Start The Killing

8 Shattered By Broken Dreams


Notas iniciais
bom capitulo é meio pequeno mas já da pra deixa-los felizes. eu gostaria que meus leitores fantasmas me deixassem uma reviews eu ia adorar um beijo pra voces e boa leitura!

– me desculpa, eu não divia...

– não se preocupe

– então nos vemos depois?

– claro! Eu respondi sorridente, aquele beijo me deixo num estado de êxtase. Ele foi embora me deixando sozinha com um turbilhão de pensamentos. Resolvo entrar, mas percebo olhares vindos de janela da sala.

–Posso saber o que a senhoritas faziam na janela?

– olhando você e seu primeiro namorado! Ah até que fim eu vou ter um cunhado e muito gato por sinal...

– Sam!?

– ah filha me da um abraço?

– pra que tudo isso?

– Eu não sei se você se ainda se lembra há alguns anos atrás, prometeu que nuca iria chegar a namorar com um garoto

– lembro sim mãe... Mas eu sinto que o Matt é cara diferente.

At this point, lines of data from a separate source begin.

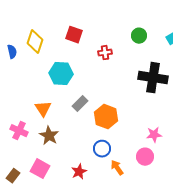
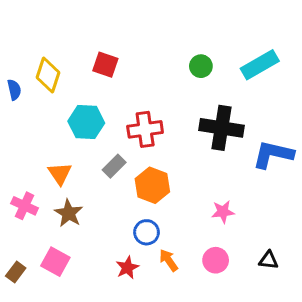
red cross: (105, 53) -> (145, 129), moved, size x1.6
pink circle: (145, 157) -> (216, 260), moved
red star: (79, 172) -> (127, 268), moved

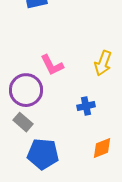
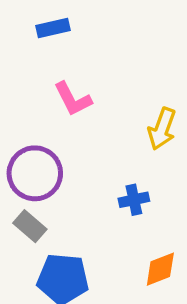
pink L-shape: (52, 65) -> (73, 99), moved

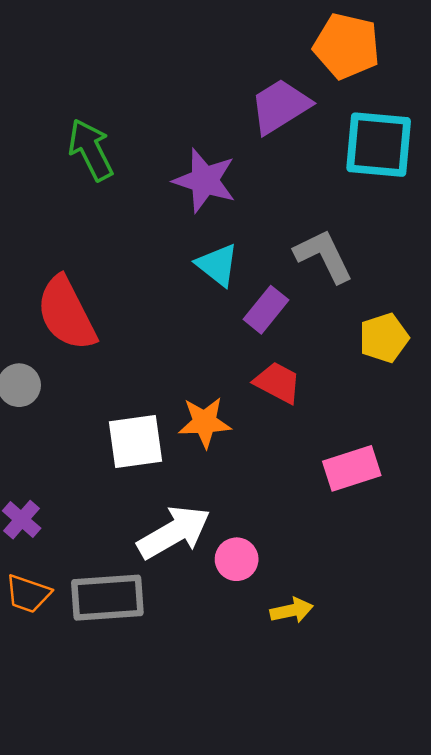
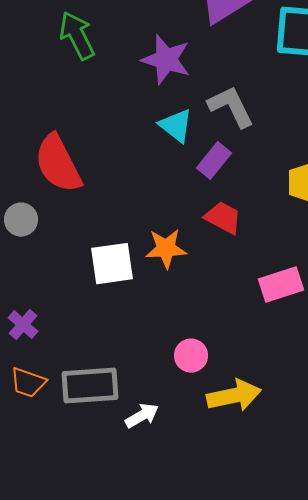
gray L-shape: (324, 256) -> (231, 107), moved
white arrow: (174, 532) -> (142, 416), moved, size x0.6
yellow arrow: (292, 610) -> (234, 396), size x1.6

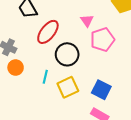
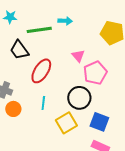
black circle: (67, 54) -> (79, 98), moved
cyan line: (45, 77) -> (43, 103), moved

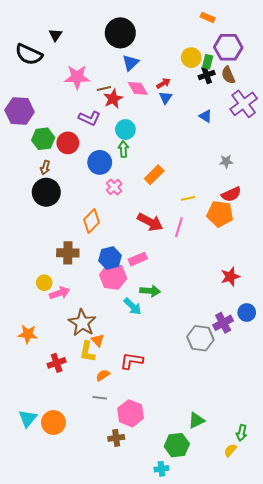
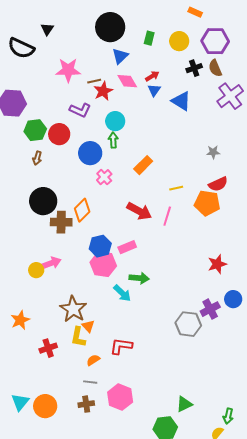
yellow circle: (191, 58) -> (179, 41), moved
green rectangle: (208, 62) -> (149, 38), moved
blue triangle: (206, 116) -> (181, 101), moved, size x1.5
black circle: (46, 192) -> (43, 201), moved
brown cross: (68, 253) -> (61, 222), moved
pink arrow: (60, 293) -> (51, 263), moved
orange star: (28, 334) -> (20, 320), turned -30
brown cross: (116, 438) -> (86, 404), moved

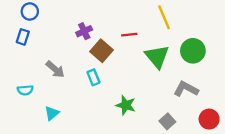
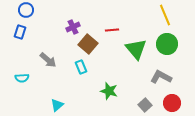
yellow line: (164, 17) -> (165, 15), moved
cyan triangle: (52, 113) -> (57, 105), moved
red circle: (209, 119) -> (172, 103), moved

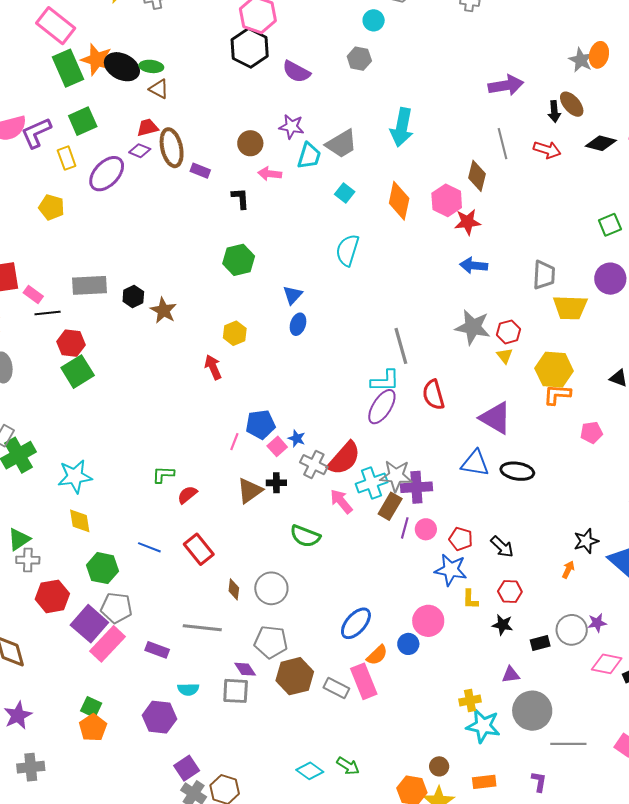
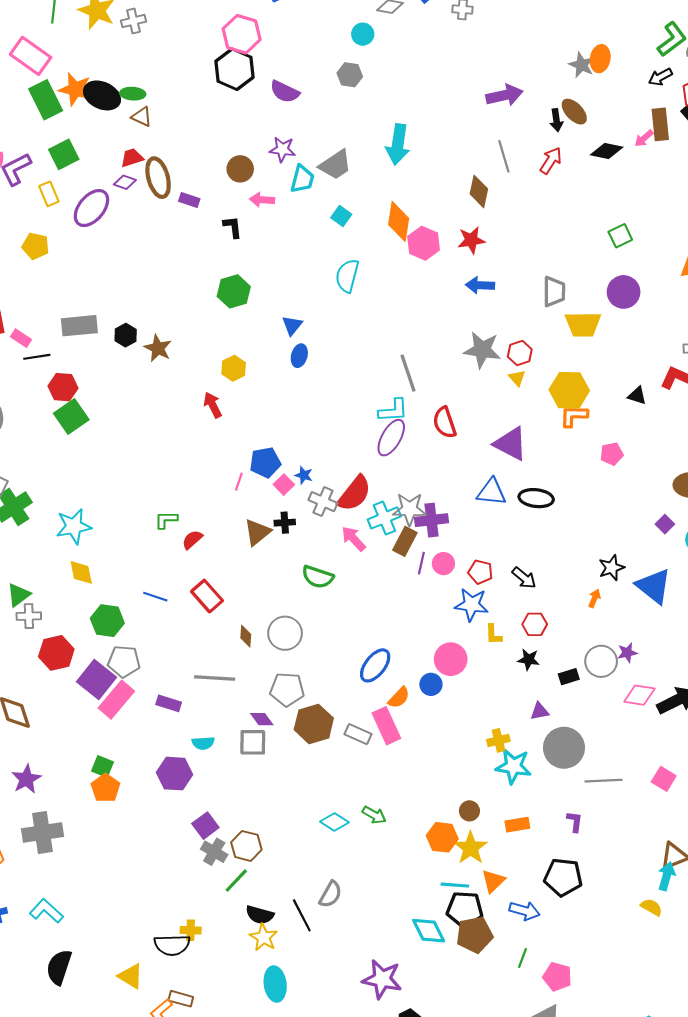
red arrow: (547, 150) -> (551, 161), turned -72
pink hexagon: (447, 200) -> (424, 243), moved
gray cross: (31, 767) -> (42, 833), size x1.4

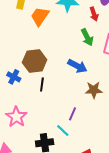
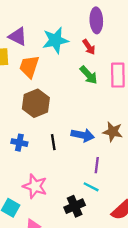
brown hexagon: (35, 61) -> (36, 103), moved
blue arrow: (77, 66) -> (83, 135), moved
brown star: (94, 90) -> (113, 132), turned 30

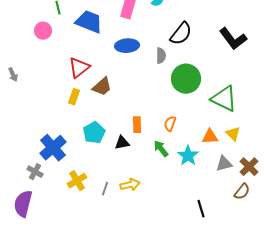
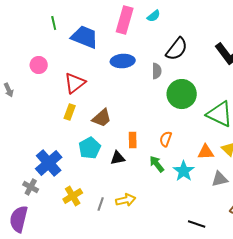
pink circle: (43, 31) -> (39, 65), moved
brown trapezoid: (102, 87) -> (102, 118), moved
black line: (201, 209) -> (197, 224), turned -54

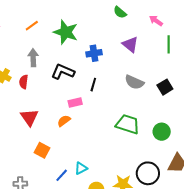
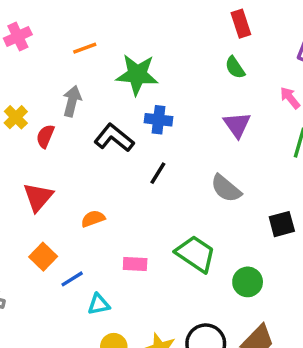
green star: (66, 32) -> (137, 75), turned -30
blue cross: (94, 53) -> (159, 120), moved
black square: (165, 87) -> (282, 224), moved
pink rectangle: (75, 103) -> (135, 264), moved
blue line: (62, 175) -> (72, 279), moved

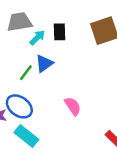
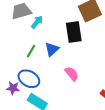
black rectangle: (60, 32) -> (74, 32), moved, size x1.5
blue triangle: (44, 63) -> (52, 49), moved

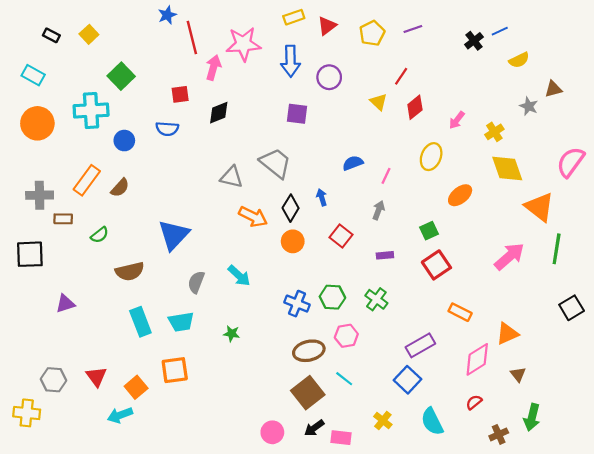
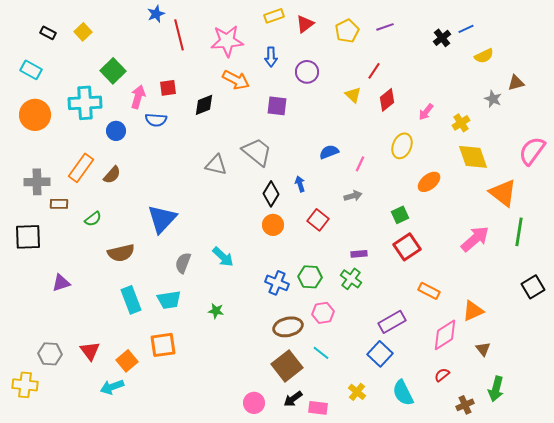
blue arrow: (291, 61) -> (271, 57), size x0.7
pink arrow: (213, 68) -> (138, 97), moved
gray arrow: (379, 210) -> (353, 196), turned 54
orange arrow: (253, 217) -> (236, 80), moved
purple rectangle: (385, 255) -> (359, 254), moved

– assim todas nos esperamos!

– bom eu vou dormi. Um beijo pra vocês suas bisbilhoteiras

Fui para meu quarto, coloquei um pijama e me deitei. Não demorou muito para o sono chegar...

***

Eu apareço num lugar estranho, parece ser um convento abandonado. Ando pelos corredores a procura de alguém, mas nada encontro. Até que me encontro parada em frente a uma pequena catedral, as portas estão entreabertas. Num movimento involuntário eu entro na igreja. Dentro dela vejo algo horrível. Corpos e mais corpos de freiras e jovens padres, há sangue por todo lado. Em seus corpos a cortes profundos. Sinto náuseas ao ver a cena. Meu corpo parece está com vontade própria. Eu sigo para os fundos e lá mais mortos e mais sangue. Mas entre tanta angustia e tanto sofrimento existe uma pessoa viva. Eu me aproximo, mas não consigo ver seu rosto ao meio de tanto sangue. Ela se levanta e me encara com um olhar fulminante. Seus olhos eram da mesma cor que banhava aquele imenso mar que havia sobre ali. Vermelhos de ódio, de dor. De vingança. Essa palavra soou enquanto sua imagem se desfigurava. Ela queria me consumir, me devorar, mas ao mesmo tempo pedia ajuda. Sinto uma forte dor no peito. Seu canivete perfurava meu coração e nada posso fazer para impedir. Eu não consigo. Meus músculos não têm mais força para se moverem. Nesse momento nem dor eu já sinto mais. O meu sangue já se misturava com os dos demais que estavam ali. Mesmo assim a pessoa com o canivete continua a me perfurar. Parece sentir prazer em fazer isso. Ela ria, zombava de mim. Porque fazia isso comigo? Eu lhe fiz alguma coisa de ruim? Essas eram as únicas coisas que se passava na minha mente. A lâmina passava levando um pedaço de mim, de tudo o que fiz e o que deixei de fazer, não havia mais esperança, não naquele momento.

***

8 horas, mostra o pequeno relógio de mesa que está sobre o criado mudo. O sol brilhava através da persiana. Acordei com os gritos conjuntos do despertador e da minha mãe. Percebo que estou banhada em suor.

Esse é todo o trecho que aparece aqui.